Mothers are living saints, exceptional women, irreplaceable and unique. At least mine is.
There is something angelic about her, about mothers, which leads us to celebrate them this Sunday as Mother’s Day, even though Mother’s Day may have been reduced to a shopping day for most urban people.
Sadly, this is normal. Our modern world tends to banalise the most sacred things of life: this is how Christmas, Easter, Mashujaa and even mourning national days have turned into mere shopping holidays.
The African woman is an amazing creature. She is resilient and tough. She can bear it all, even a broken, irresponsible or drunkard father and husband.
It is as if women were created for suffering, and we men? To take them for granted.
The family in Africa has traditionally been a strong institution, the pillar and foundation of our society. This pillar has endured the test of trials and times thanks to the amazing strength and resilience of the African woman.
They withstand strong winds and storms, robust, unbreakable and unshaken, even by the cruellest happenings around them.
Mothers are amazing creatures, indescribable in beauty, strength and character. Nature formed them so that humanity should not lose its humanity.
The African family has historically been under siege, first by the compulsory separation of husbands and wives during colonial times.
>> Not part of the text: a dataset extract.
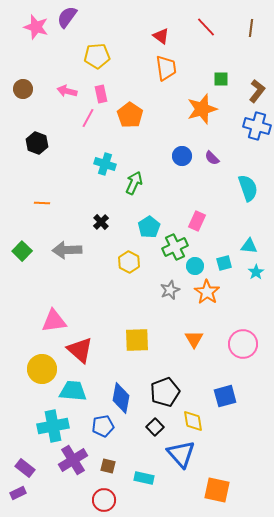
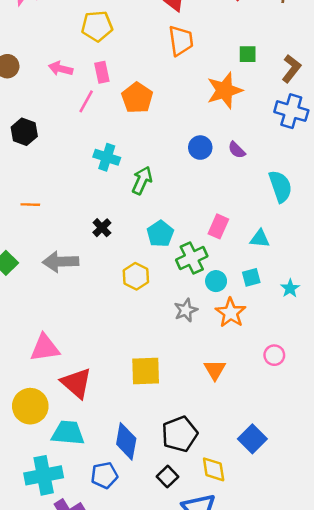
cyan triangle: (249, 246) -> (260, 239), moved
pink circle: (243, 344) -> (274, 355), moved, size x0.6
blue square: (225, 396) -> (252, 439), turned -30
Women were left alone and too many children grew up in houses where fathers were largely absent.
Some fathers were fighting for independence, while others were in the cities, far from their families, working to provide and put food on the table.
This historical disconnection between fathers and boys, fathers and daughters is making a deep impact on our new generations.
When the father is not home, for better or for worse, whether he is dead or divorced, in the office or in the bar, at work or in the streets, that pushes too many mothers to be heroic sole providers of affection, humanity, security and character.
POLITICS AT THE BAR
Mothers come back home, cook, do house chores, homework, discipline children, clean them and scold them.
Fathers, instead, are largely absent, often too busy at work making ends meet, sometimes spending the family savings at the bar, until the wee hours of the morning.
Most of my friends in Nairobi grew up without a father’s example at home, and they feel uncomfortable at home; they do not know what to do, what to say, what not to say.